Saturday, November 1, 2008

Political Storm Finds a Columbia Professor

Rashid Khalidi had been bracing for the storm for months, and the Republicans did not disappoint.

He was surprised, the friends said, that so little criticism came — until this last frenzied week before the election, when Senator John McCain cited the April article in The Los Angeles Times about a dinner Mr. Obama attended in Mr. Khalidi’s honor in 2003, and questioned Mr. Obama’s commitment to Israel.

Their strategy has been to try to find something to denigrate Obama, anything; their tactics have been to throw everything they could find, and wait for something to stick. It hasn't worked, and McCain will lose, but they have continued the tradition in which both Bushes participated: scurrilous attacks, falsehoods, fear-mongering.
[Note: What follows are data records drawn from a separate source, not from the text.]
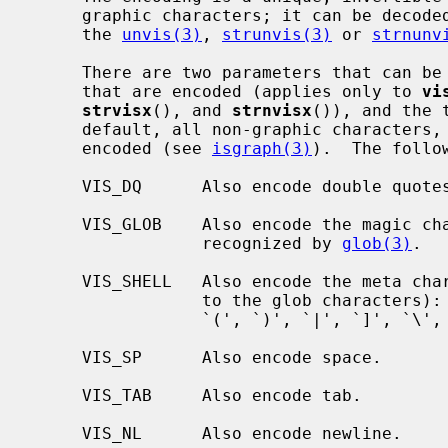
     graphic characters; it can be decoded back into the original form using

     the 
unvis(3)
, 
strunvis(3)
 or 
strnunv
     There are two parameters that can be controlled: the range of characters

     that are encoded (applies only to 
vi
strvisx
(), and 
strnvisx
()), and the 
     default, all non-graphic characters, except space, tab, and newline are

     encoded (see 
isgraph(3)
).  The follo
     VIS_DQ      Also encode double quotes

     VIS_GLOB    Also encode the magic characters (`*', `?', `[', and `#')

                 recognized by 
glob(3)
.

     VIS_SHELL   Also encode the meta characters used by shells (in addition

                 to the glob characters): (`'', ``', `"', `;', `&', `<', `>',

                 `(', `)', `|', `]', `\', `$', `!', `^', and `~').

     VIS_SP      Also encode space.

     VIS_TAB     Also encode tab.

     VIS_NL      Also encode newline.
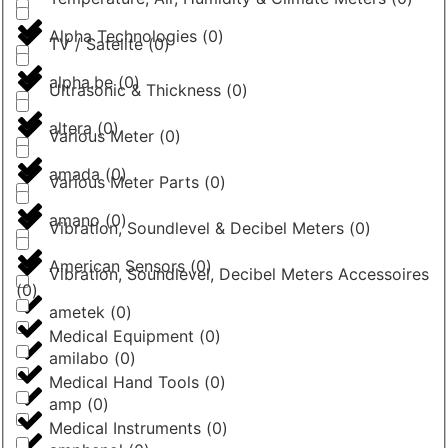
Alpha Technologies
(
0
)
TV / Satelite
(
0
)
alpha.be
(
0
)
Ultrasonic & Thickness
(
0
)
altera
(
0
)
Various Meter
(
0
)
amada
(
0
)
Various Meter Parts
(
0
)
amano
(
0
)
Vibration, Soundlevel & Decibel Meters
(
0
)
American Sensors
(
0
)
Vibration, Soundlevel, Decibel Meters Accessoires
(
0
)
ametek
(
0
)
Medical Equipment
(
0
)
amilabo
(
0
)
Medical Hand Tools
(
0
)
amp
(
0
)
Medical Instruments
(
0
)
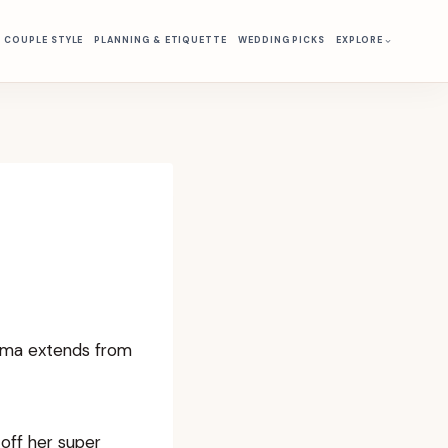
& COUPLE STYLE
PLANNING & ETIQUETTE
WEDDING PICKS
EXPLORE
isma extends from
 off her super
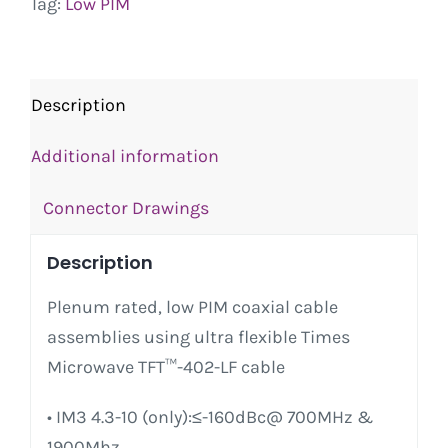
Tag:
Low PIM
Description
Additional information
Connector Drawings
Description
Plenum rated, low PIM coaxial cable
assemblies using ultra flexible Times
Microwave TFT™-402-LF cable
• IM3 4.3-10 (only):≤-160dBc@ 700MHz &
1900Mhz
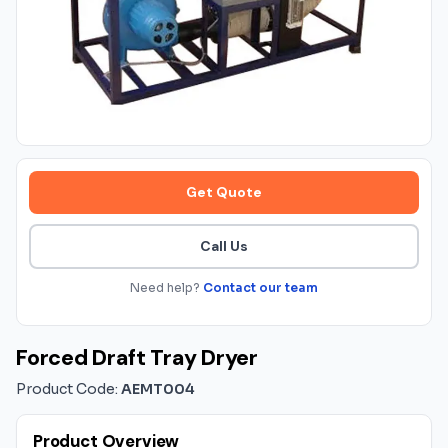
Get Quote
Call Us
Need help?
Contact our team
Forced Draft Tray Dryer
Product Code:
AEMT004
Product Overview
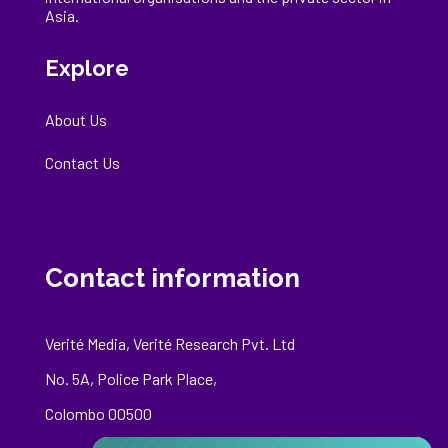
Asia.
Explore
About Us
Contact Us
Contact information
Verité Media, Verité Research Pvt. Ltd
No. 5A, Police Park Place,
Colombo 00500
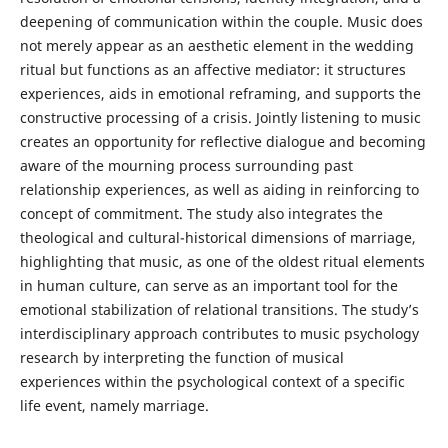
deepening of communication within the couple. Music does
not merely appear as an aesthetic element in the wedding
ritual but functions as an affective mediator: it structures
experiences, aids in emotional reframing, and supports the
constructive processing of a crisis. Jointly listening to music
creates an opportunity for reflective dialogue and becoming
aware of the mourning process surrounding past
relationship experiences, as well as aiding in reinforcing to
concept of commitment. The study also integrates the
theological and cultural-historical dimensions of marriage,
highlighting that music, as one of the oldest ritual elements
in human culture, can serve as an important tool for the
emotional stabilization of relational transitions. The study’s
interdisciplinary approach contributes to music psychology
research by interpreting the function of musical
experiences within the psychological context of a specific
life event, namely marriage.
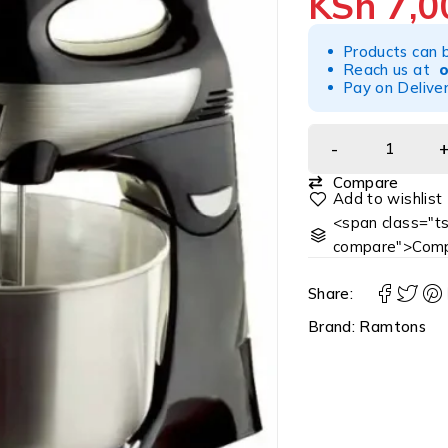
KSh
7,0
Products can 
Reach us at
Pay on Deliver
Compare
<span class="ts
compare">Comp
Share:
Brand:
Ramtons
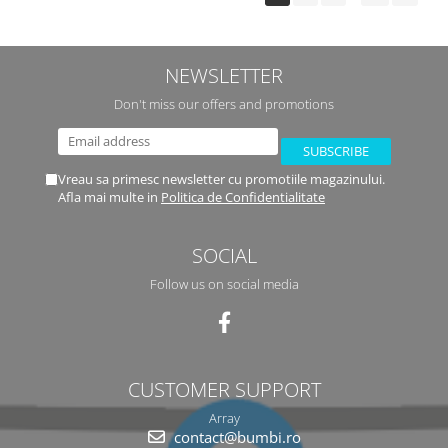
NEWSLETTER
Don't miss our offers and promotions
Vreau sa primesc newsletter cu promotiile magazinului.
Afla mai multe in
Politica de Confidentialitate
SOCIAL
Follow us on social media
CUSTOMER SUPPORT
Array
contact@bumbi.ro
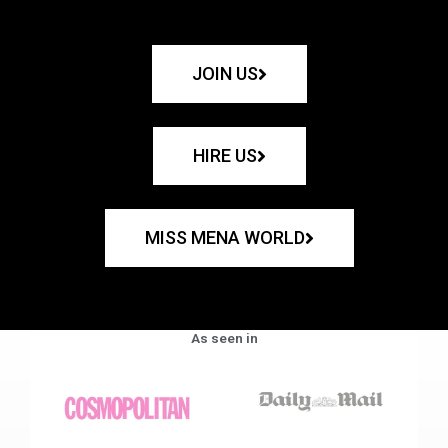
JOIN US
HIRE US
MISS MENA WORLD
As seen in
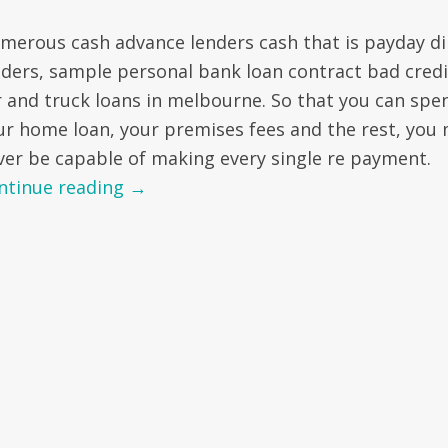
merous cash advance lenders cash that is payday di
nders, sample personal bank loan contract bad credi
r and truck loans in melbourne. So that you can spe
ur home loan, your premises fees and the rest, you
ver be capable of making every single re payment.
ntinue reading
→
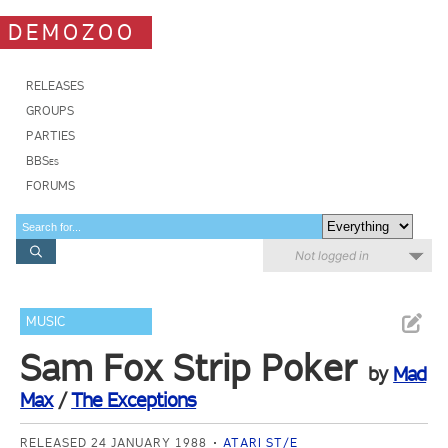
DEMOZOO
RELEASES
GROUPS
PARTIES
BBSes
FORUMS
Not logged in
MUSIC
Sam Fox Strip Poker
by
Mad
Max
/
The Exceptions
RELEASED 24 JANUARY 1988
ATARI ST/E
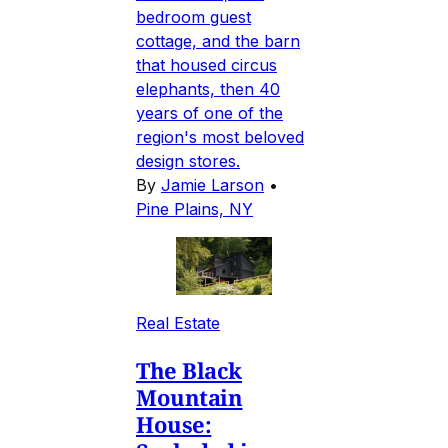
bedroom guest
cottage, and the barn
that housed circus
elephants, then 40
years of one of the
region's most beloved
design stores.
By
Jamie Larson
•
Pine Plains, NY
Real Estate
The Black
Mountain
House:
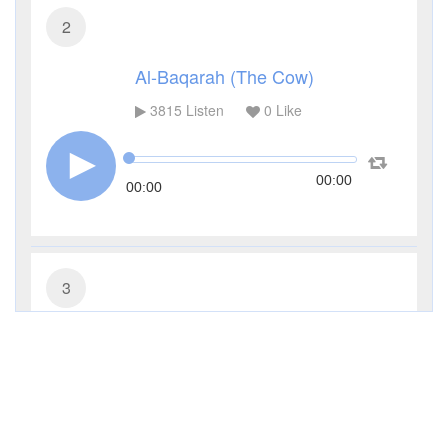
2
Al-Baqarah (The Cow)
3815
Listen
0
Like
00:00
00:00
3
Al-Imran (The Family of Imran)
3339
Listen
0
Like
00:00
00:00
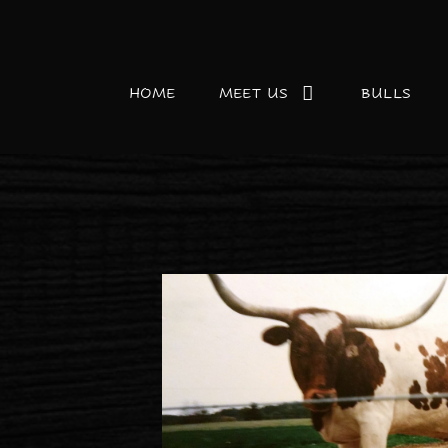
HOME
MEET US
BULLS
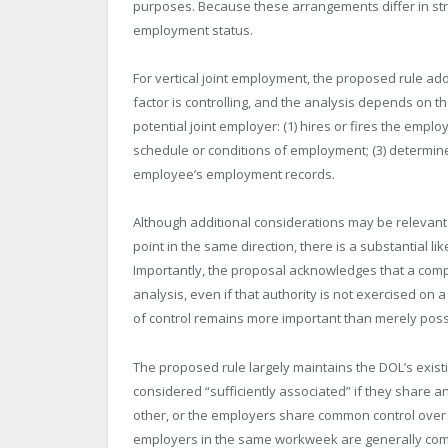
purposes. Because these arrangements differ in stru
employment status.
For vertical joint employment, the proposed rule ado
factor is controlling, and the analysis depends on t
potential joint employer: (1) hires or fires the empl
schedule or conditions of employment; (3) determine
employee’s employment records.
Although additional considerations may be relevant
point in the same direction, there is a substantial li
Importantly, the proposal acknowledges that a com
analysis, even if that authority is not exercised on
of control remains more important than merely posse
The proposed rule largely maintains the DOL’s exis
considered “sufficiently associated” if they share a
other, or the employers share common control over 
employers in the same workweek are generally com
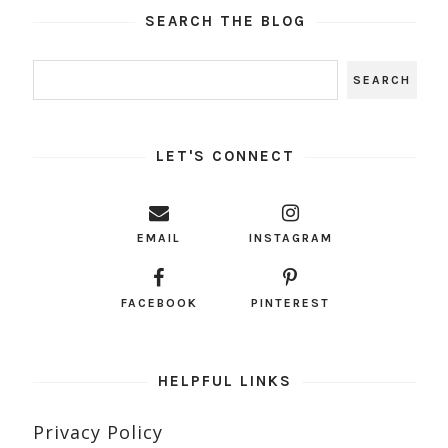
SEARCH THE BLOG
LET'S CONNECT
EMAIL
INSTAGRAM
FACEBOOK
PINTEREST
HELPFUL LINKS
Privacy Policy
Ariel Beery, a former Columbia student leader who was involved in a pro-Israel group’s film about the 2004 controversy, said Mr. Khalidi was different from those accused of intimidation. “In terms of his role as a professor, he was excellent,” Mr. Beery said Thursday in a telephone interview from Israel, where he lives. “He was provoking, he always allowed for different opinions, he had an open zone where people could voice their disagreement.”

Sounds magnificent. Challenging, informative, a good academic setting. Provoking intellectual exploration and learning is good, and it is important.

In 2005, after a New York Sun article highlighted some of Mr. Khalidi’s statements, the New York City schools chancellor, Joel I. Klein, barred Mr. Khalidi from a teacher-training course. In an interview with The New York Times, Mr. Khalidi said then that he “may have used the word ‘racist’ about Israeli policies,” and acknowledged saying in a speech that if the movement of Palestinians continued to be restricted, “it would develop into worse than the apartheid system.”

It is important to be careful and exact, not something the Republicans care much about.

“He makes history entertaining,” said Maher Awartani, 24, an Arab student leader who has taken his class. “It’s like a grandfather telling his grandson a story of what happened.” Mr. Awartani criticized not just the McCain campaign but also the Obama campaign’s tepid response, saying, “It should have been like, yes, I know him, and I’d like to know more Middle East experts, because that’s an important thing when you’re making policies.”

Here is a smart person talking: yes, Obama's campaign can be blamed for being overly careful of getting enmeshed with any symbols of Islam, yet understandable: the campaign wanted to deny the Republicans anything they could use to link Obama with Muslims. Imagine a TV picture of females wearing head scarfs sitting behind Obama as he spoke at a rally. That would have become stock footage for Republican commercials.


Rashid Khalidi has been called a friend to Barack Obama and an enemy of Israel.